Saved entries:
══════════

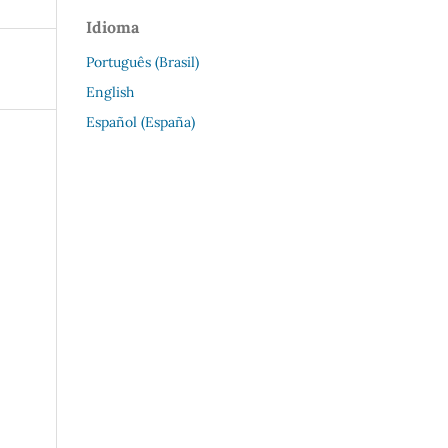
Idioma
Português (Brasil)
English
Español (España)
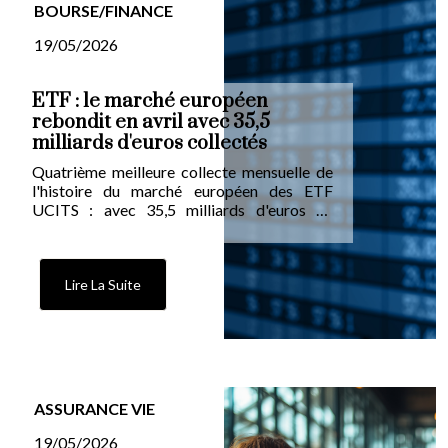
BOURSE/FINANCE
19/05/2026
ETF : le marché européen
rebondit en avril avec 35,5
milliards d'euros collectés
Quatrième meilleure collecte mensuelle de
l'histoire du marché européen des ETF
UCITS : avec 35,5 milliards d'euros de
souscriptions nettes en avril, le segment
efface la mollesse de mars (10 milliards). Les
actions captent les trois quarts des flux,
portées par l'apaisement géopolitique entre
Lire La Suite
Washington et Téhéran. Sur l'obligataire, les
investisseurs basculent vers les expositions
toutes maturités.
ASSURANCE VIE
19/05/2026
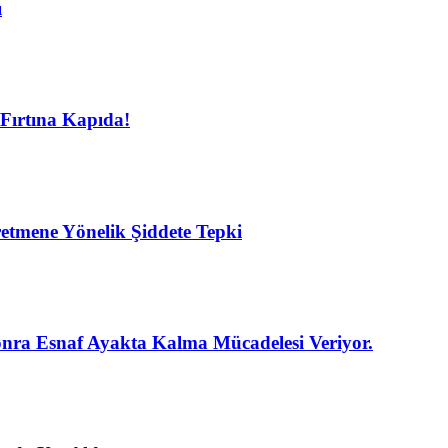
ı
Fırtına Kapıda!
etmene Yönelik Şiddete Tepki
nra Esnaf Ayakta Kalma Mücadelesi Veriyor.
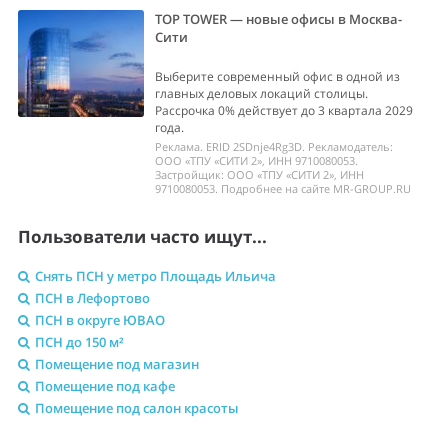
TOP TOWER — новые офисы в Москва-
Сити
Выберите современный офис в одной из
главных деловых локаций столицы.
Рассрочка 0% действует до 3 квартала 2029
года.
Реклама. ERID 2SDnje4Rg3D. Рекламодатель:
ООО «ТПУ «СИТИ 2», ИНН 9710080053.
Застройщик: ООО «ТПУ «СИТИ 2», ИНН
9710080053. Подробнее на сайте MR-GROUP.RU
Пользователи часто ищут...
Снять ПСН у метро Площадь Ильича
ПСН в Лефортово
ПСН в округе ЮВАО
ПСН до 150 м²
Помещение под магазин
Помещение под кафе
Помещение под салон красоты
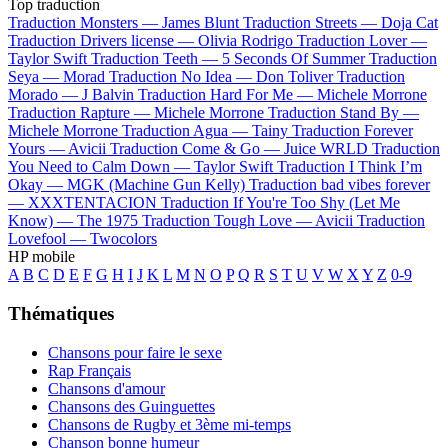
Top traduction
Traduction Monsters —
James Blunt
Traduction Streets —
Doja Cat
Traduction Drivers license —
Olivia Rodrigo
Traduction Lover —
Taylor Swift
Traduction Teeth —
5 Seconds Of Summer
Traduction
Seya —
Morad
Traduction No Idea —
Don Toliver
Traduction
Morado —
J Balvin
Traduction Hard For Me —
Michele Morrone
Traduction Rapture —
Michele Morrone
Traduction Stand By —
Michele Morrone
Traduction Agua —
Tainy
Traduction Forever
Yours —
Avicii
Traduction Come & Go —
Juice WRLD
Traduction
You Need to Calm Down —
Taylor Swift
Traduction I Think I’m
Okay —
MGK (Machine Gun Kelly)
Traduction bad vibes forever
—
XXXTENTACION
Traduction If You're Too Shy (Let Me
Know) —
The 1975
Traduction Tough Love —
Avicii
Traduction
Lovefool —
Twocolors
HP mobile
A
B
C
D
E
F
G
H
I
J
K
L
M
N
O
P
Q
R
S
T
U
V
W
X
Y
Z
0-9
Thématiques
Chansons pour faire le sexe
Rap Français
Chansons d'amour
Chansons des Guinguettes
Chansons de Rugby et 3ème mi-temps
Chanson bonne humeur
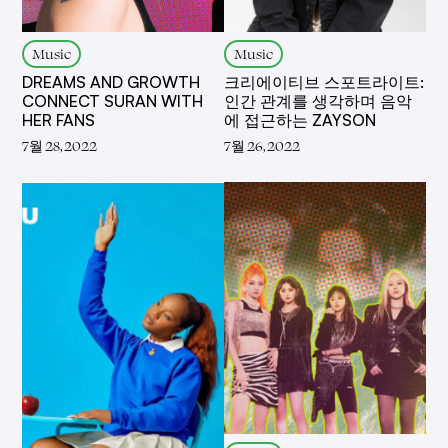
Music
Music
DREAMS AND GROWTH
크리에이티브 스포트라이트:
CONNECT SURAN WITH
인간 관계를 생각하며 음악
HER FANS
에 접근하는 ZAYSON
7월 28, 2022
7월 26, 2022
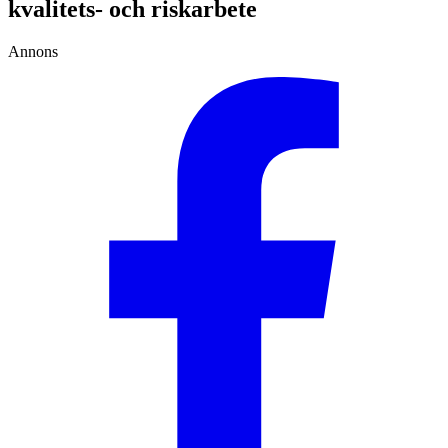
kvalitets- och riskarbete
Annons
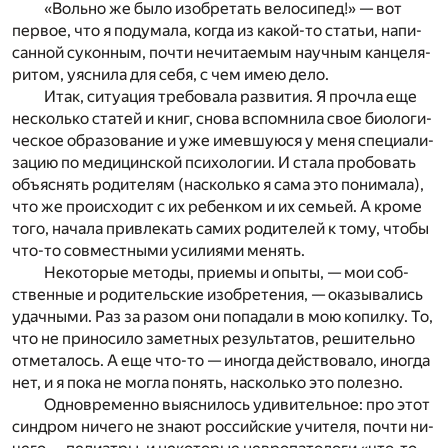
«Воль­но же было изоб­ре­тать ве­ло­си­пед!» — вот
пер­вое, что я по­ду­ма­ла, ко­гда из ка­кой-то ста­тьи, на­пи­
сан­ной су­кон­ным, по­чти не­чи­та­е­мым на­уч­ным кан­це­ля­
ри­том, уяс­ни­ла для себя, с чем имею дело.
Итак, си­ту­а­ция тре­бо­ва­ла раз­ви­тия. Я про­чла еще
не­сколь­ко ста­тей и книг, сно­ва вспо­мни­ла свое био­ло­ги­
че­ское об­ра­зо­ва­ние и уже имев­шу­ю­ся у меня спе­ци­а­ли­
за­цию по ме­ди­цин­ской пси­хо­ло­гии. И ста­ла про­бо­вать
объ­яс­нять ро­ди­те­лям (на­сколь­ко я сама это по­ни­ма­ла),
что же про­ис­хо­дит с их ре­бен­ком и их се­мьей. А кро­ме
того, на­ча­ла при­вле­кать са­мих ро­ди­те­лей к тому, что­бы
что-то сов­мест­ны­ми уси­ли­я­ми ме­нять.
Не­ко­то­рые ме­то­ды, при­е­мы и опы­ты, — мои соб­
ствен­ные и ро­ди­тель­ские изоб­ре­те­ния, — ока­зы­ва­лись
удач­ны­ми. Раз за разом они по­па­да­ли в мою ко­пил­ку. То,
что не при­но­си­ло за­мет­ных ре­зуль­та­тов, ре­ши­тель­но
от­ме­та­лось. А еще что-то — ино­гда дей­ство­ва­ло, ино­гда
нет, и я пока не мог­ла по­нять, на­сколь­ко это по­лез­но.
Од­но­вре­мен­но вы­яс­ни­лось уди­ви­тель­ное: про этот
син­дром ни­че­го не зна­ют рос­сий­ские учи­те­ля, по­чти ни­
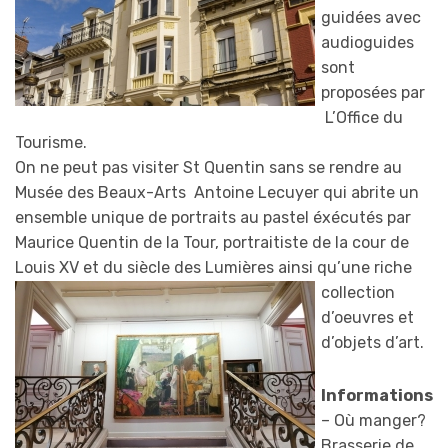
guidées avec
audioguides
sont
proposées par
L’Office du
Tourisme.
On ne peut pas visiter St Quentin sans se rendre au
Musée des Beaux-Arts Antoine Lecuyer qui abrite un
ensemble unique de portraits au pastel éxécutés par
Maurice Quentin de la Tour, portraitiste de la cour de
Louis XV et du siècle des Lumières
ainsi qu’une riche
collection
d’oeuvres et
d’objets d’art.
Informations
– Où manger?
Brasserie de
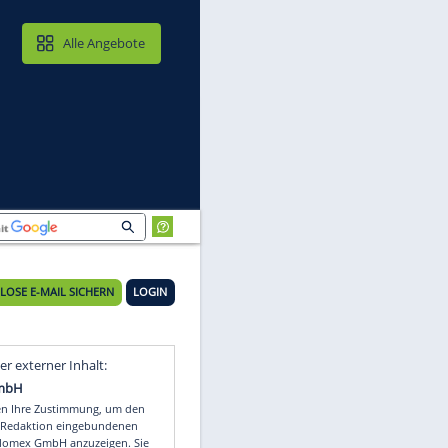
MAIL & CLOUD
Alle Angebote
KOSTENLOSE E-MAIL SICHERN
LOGIN
Video
Empfohlener externer Inhalt:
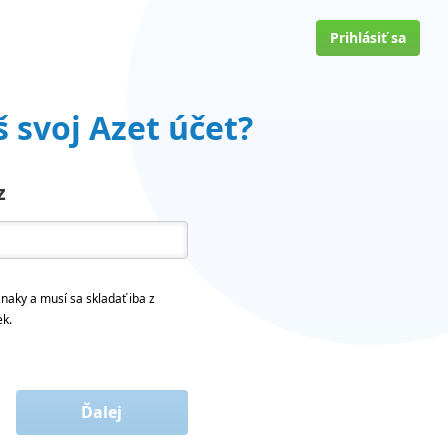
Prihlásiť sa
 svoj Azet účet?
z
naky a musí sa skladať iba z
ek.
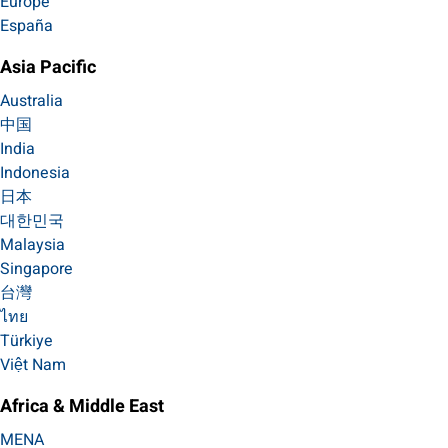
Europe
España
Asia Pacific
Australia
中国
India
Indonesia
日本
대한민국
Malaysia
Singapore
台灣
ไทย
Türkiye
Việt Nam
Africa & Middle East
MENA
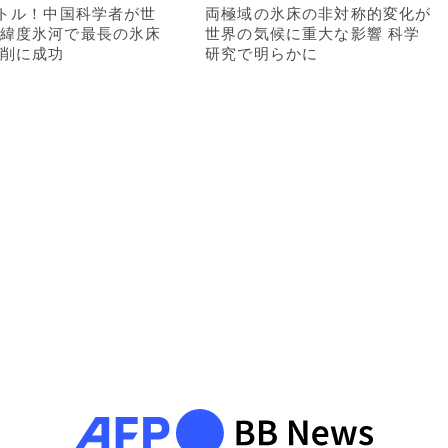
ートル！中国科学者が世
両極域の氷床の非対称的変化が
緯度氷河で最長の氷床
世界の気候に重大な影響 科学
削に成功
研究で明らかに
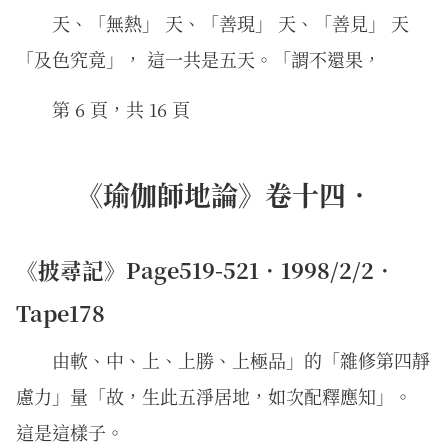
天、「無熱」 天、「善現」 天、「善見」 天
「及色究竟」， 這一共是五天。「謂不還果，
第 6 頁，共 16 頁
《瑜伽師地論》卷十四．
《披尋記》Page519-521．1998/2/2．
Tape178
由軟、中、上、上勝、上極品」的「雜修第四靜
慮力」量「故，生此五淨居地，如次配釋應知」。
這是這樣子。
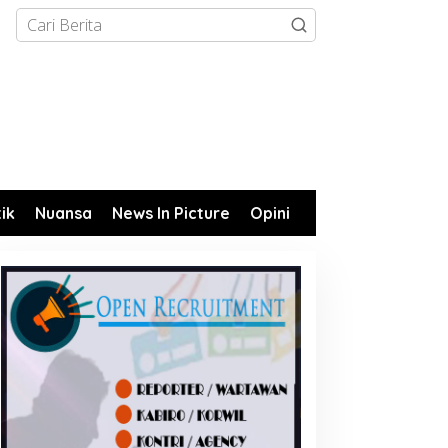
tik
Nuansa
News In Picture
Opini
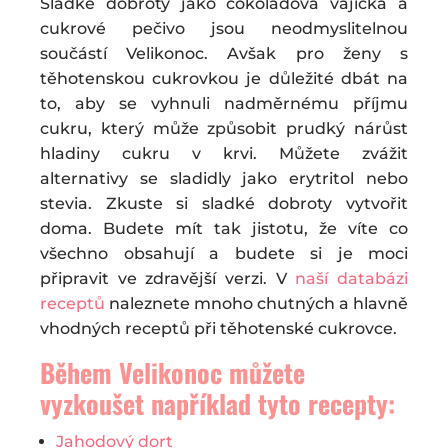
Sladké dobroty jako čokoládová vajíčka a
cukrové pečivo jsou neodmyslitelnou
součástí Velikonoc. Avšak pro ženy s
těhotenskou cukrovkou je důležité dbát na
to, aby se vyhnuli nadměrnému příjmu
cukru, který může způsobit prudký nárůst
hladiny cukru v krvi. Můžete zvážit
alternativy se sladidly jako erytritol nebo
stevia. Zkuste si sladké dobroty vytvořit
doma. Budete mít tak jistotu, že víte co
všechno obsahují a budete si je moci
připravit ve zdravější verzi. V
naší databázi
receptů
naleznete mnoho chutných a hlavně
vhodných receptů při těhotenské cukrovce.
Během Velikonoc můžete
vyzkoušet například tyto recepty:
Jahodový dort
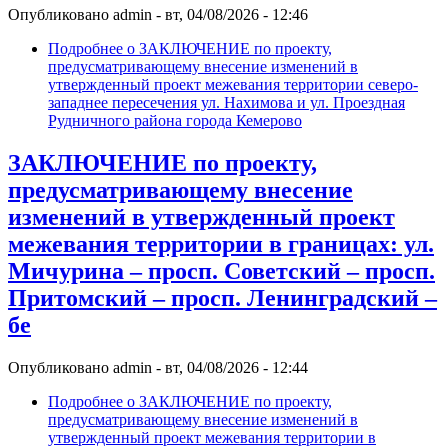
Опубликовано
admin
-
вт, 04/08/2026 - 12:46
Подробнее
о ЗАКЛЮЧЕНИЕ по проекту,
предусматривающему внесение изменений в
утвержденный проект межевания территории северо-
западнее пересечения ул. Нахимова и ул. Проездная
Рудничного района города Кемерово
ЗАКЛЮЧЕНИЕ по проекту,
предусматривающему внесение
изменений в утвержденный проект
межевания территории в границах: ул.
Мичурина – просп. Советский – просп.
Притомский – просп. Ленинградский –
бе
Опубликовано
admin
-
вт, 04/08/2026 - 12:44
Подробнее
о ЗАКЛЮЧЕНИЕ по проекту,
предусматривающему внесение изменений в
утвержденный проект межевания территории в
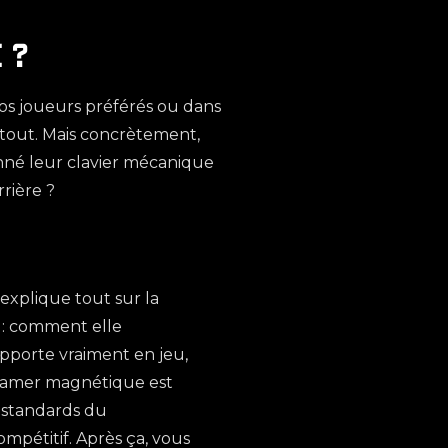
 ?
os joueurs préférés ou dans
rtout. Mais concrètement,
nné leur clavier mécanique
rière ?
explique tout sur la
 : comment elle
apporte vraiment en jeu,
 gamer magnétique est
s standards du
mpétitif. Après ça, vous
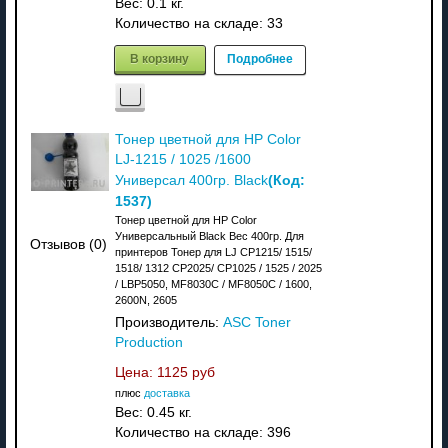
Вес:
0.1 кг.
Количество на складе:
33
В корзину
Подробнее
Тонер цветной для HP Color
LJ-1215 / 1025 /1600
(Код:
Универсал 400гр. Black
1537
)
Тонер цветной для HP Color
Универсальный Black Вес 400гр. Для
Отзывов (0)
принтеров Тонер для LJ CP1215/ 1515/
1518/ 1312 CP2025/ CP1025 / 1525 / 2025
/ LBP5050, MF8030C / MF8050C / 1600,
2600N, 2605
Производитель:
ASC Toner
Production
Цена:
1125 руб
плюс
доставка
Вес:
0.45 кг.
Количество на складе:
396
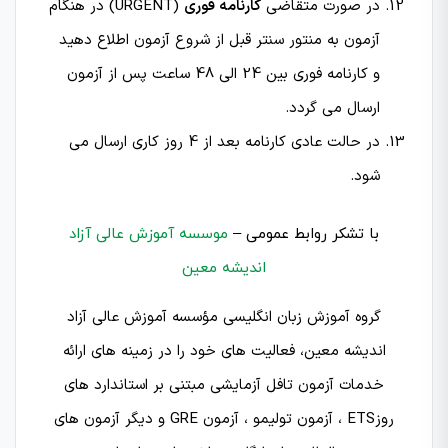
در صورت متقاضی
کارنامه فوری
(URGENT) در هنگام
آزمون به منتور سنتر قبل از شروع آزمون اطلاع دهید
و کارنامه فوری بین 24 الی 48 ساعت پس از آزمون
ارسال می گردد.
در حالت عادی کارنامه بعد از 4 روز کاری ارسال می
شود.
با تشکر روابط عمومی –
موسسه آموزش عالی آزاد
اندیشه معین
گروه آموزش زبان انگلیسی مؤسسه آموزش عالی آزاد
اندیشه معین، فعالیت‌ های خود را در زمینه‌ های ارائه
خدمات آزمون تافل آزمایشی مبتنی بر استاندارد های
روزETS ، آزمون تولیمو ، آزمون GRE و دیگر آزمون های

══════════

§ TASK DIRECTIONS: Copy exactly, without pictures, the lines above from the one with "Chansons d'amour" down to the one with "MAIL & CLOUD", inclusive.

§ SOLUTION TO THE PROBLEM:
Chansons d'amour
Chansons des Guinguettes
Chansons de Rugby et 3ème mi-temps
Chanson bonne humeur
Music
Music
DREAMS AND GROWTH
크리에이티브 스포트라이트:
CONNECT SURAN WITH
인간 관계를 생각하며 음악
HER FANS
에 접근하는 ZAYSON
7월 28, 2022
7월 26, 2022
kvalitets- och riskarbete
Annons
«Воль­но же было изоб­ре­тать ве­ло­си­пед!» — вот
пер­вое, что я по­ду­ма­ла, ко­гда из ка­кой-то ста­тьи, на­пи­
сан­ной су­кон­ным, по­чти не­чи­та­е­мым на­уч­ным кан­це­ля­
ри­том, уяс­ни­ла для себя, с чем имею дело.
Итак, си­ту­а­ция тре­бо­ва­ла раз­ви­тия. Я про­чла еще
не­сколь­ко ста­тей и книг, сно­ва вспо­мни­ла свое био­ло­ги­
че­ское об­ра­зо­ва­ние и уже имев­шу­ю­ся у меня спе­ци­а­ли­
за­цию по ме­ди­цин­ской пси­хо­ло­гии. И ста­ла про­бо­вать
объ­яс­нять ро­ди­те­лям (на­сколь­ко я сама это по­ни­ма­ла),
что же про­ис­хо­дит с их ре­бен­ком и их се­мьей. А кро­ме
того, на­ча­ла при­вле­кать са­мих ро­ди­те­лей к тому, что­бы
что-то сов­мест­ны­ми уси­ли­я­ми ме­нять.
Не­ко­то­рые ме­то­ды, при­е­мы и опы­ты, — мои соб­
ствен­ные и ро­ди­тель­ские изоб­ре­те­ния, — ока­зы­ва­лись
удач­ны­ми. Раз за разом они по­па­да­ли в мою ко­пил­ку. То,
что не при­но­си­ло за­мет­ных ре­зуль­та­тов, ре­ши­тель­но
от­ме­та­лось. А еще что-то — ино­гда дей­ство­ва­ло, ино­гда
нет, и я пока не мог­ла по­нять, на­сколь­ко это по­лез­но.
Од­но­вре­мен­но вы­яс­ни­лось уди­ви­тель­ное: про этот
син­дром ни­че­го не зна­ют рос­сий­ские учи­те­ля, по­чти ни­
guidées avec
audioguides
sont
proposées par
L’Office du
Tourisme.
On ne peut pas visiter St Quentin sans se rendre au
Musée des Beaux-Arts Antoine Lecuyer qui abrite un
ensemble unique de portraits au pastel éxécutés par
Maurice Quentin de la Tour, portraitiste de la cour de
Louis XV et du siècle des Lumières
ainsi qu’une riche
collection
d’oeuvres et
d’objets d’art.
Informations
– Où manger?
Brasserie de
MAIL & CLOUD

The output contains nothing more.